Going Serverless with Amazon S3 and Lambda

It has been possible to host static web sites on Amazon S3 for quite some time. Combined with the CloudFront CDN, this provides a fast and efficient way to reach global audiences. In addition, using S3 and CloudFront is typically cheaper than running your own web server (with or without CloudFront in front).

The basic problem with this setup is the lack of dynamic content. If you want to integrate typical web features, such as login and saving data, to a website hosted on S3, you still need to have a separate server running your API. And running your own server to host your API includes all the typical problems of running a server. You need make sure that the operating system is patched up, the firewall is secure and so on.

Amazon Lambda allows you to run simple scripts or programs in response to events. These programs should be small, stateless and only serve a singular purpose. Lambda runs these programs in response to events. The events can be triggered by actions like a file being uploaded to S3 or Amazon Kinesis stream. One interesting option is to trigger Lambda functions in response to REST API events. This is discussed in more detail later.

Running code on Lambda is billed by the time and RAM used. Billing is done based on actual resources that have been used and there is no need to pay for reserved or provisioned capacity. This makes it especially cost efficient to run seldom used code in Lambda. On the other hand, Lambda can also be used for high-throughput processing, as AWS automatically provisions capacity for Lambda functions as required. The only hard limitation is that a single function execution may not last longer than 300 seconds. Amazon has pricing examples on their Lambda billing page.

Amazon API Gateway allows you to publish and proxy REST APIs. These APIs can be point to any HTTP endpoint such as servers running on EC2 or public APIs on the internet. API Gateway also allows calling Lambda functions. This allows publishing Lambda functions as a REST API. Amazon API Gateway is priced $3.50 for 1 million requests and $0.09 per gigabyte of data transfer (as of 15Dec15).

So by combining API Gateway and Lambda, we can implement a fully functioning REST API without any servers that we need to manage. In addition, these Lambda functions are fully capable computer programs and may for example persist data on RDS or DynamoDB. Therefore we may combine CloudFront/S3 with API Gateway and Lambda to implement fully serverless web site or application. The basic architecture is illustrated in the following picture.

serverless (1)

 

The benefits of this setup include that there is only need to pay for used resources, not provisioned capacity. The code and content is fully hosted on different services and there is no need to manage individual servers and handle issues like security updates. In addition, API Gateway forces HTTPS connections and CORS headers, so your data should be secure in transit.

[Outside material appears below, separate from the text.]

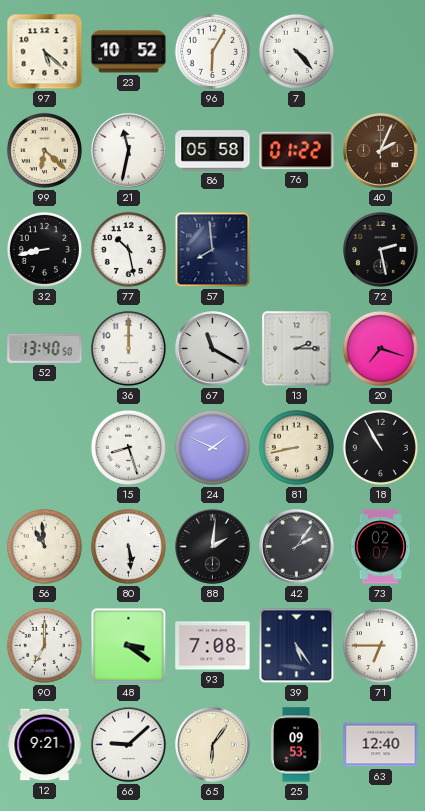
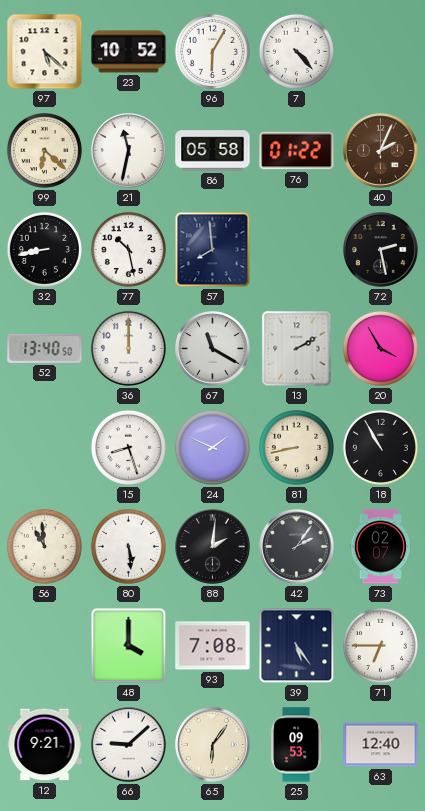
13: 2:15 -> 2:10
20: 7:18 -> 3:55
90: 7:00 -> none
48: 3:21 -> 4:00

Drawbacks include lack of access to the servers running the code and, in the case of custom domains, the need to obtain SSL certificates. In addition, there is no way to control how Lambda provisions your code and you just need to trust that there are enough resources available for running. It should be noted that Lambda only allows you to adjust the amount of allocated RAM but this will also affect your CPU allocation. The more RAM you have, the more CPU you are given.

Managing Lambda applications and API Gateway routes is currently challenging. Pretty much everything needs to be explicitly mapped and allocated either manually or through some kind of automation. There are some tools such as Serverless to help setting this up but the tooling can still be called rudimentary.

I wrote a simple Lambda function that implements a counter using DynamoDB for storage. This is mapped using API Gateway at https://urqaoa4bd0.execute-api.eu-west-1.amazonaws.com/prod. This is a simple node.js script that makes an API call to DynamoDB and returns the answer to caller. It should be noted that no username or password is needed for DynamoDB as the rights are given through IAM. The source code is included below for reference.

A small web site and JavaScript snippets hosted on S3 implement the client-side functionality. This site can be found at http://serverless.goforecrew.com/.

To sum up, I think that hosting a simple website on S3 and Lambda is fully possible. This is especially viable for small websites with limited interactive functionality which can be implemented with a small amount of Lambda functions. However implementing larger applications on top of API Gateway and Lambda might be challenging as all routing needs to be handled on API Gateway and all functions need to be managed separately on Lambda.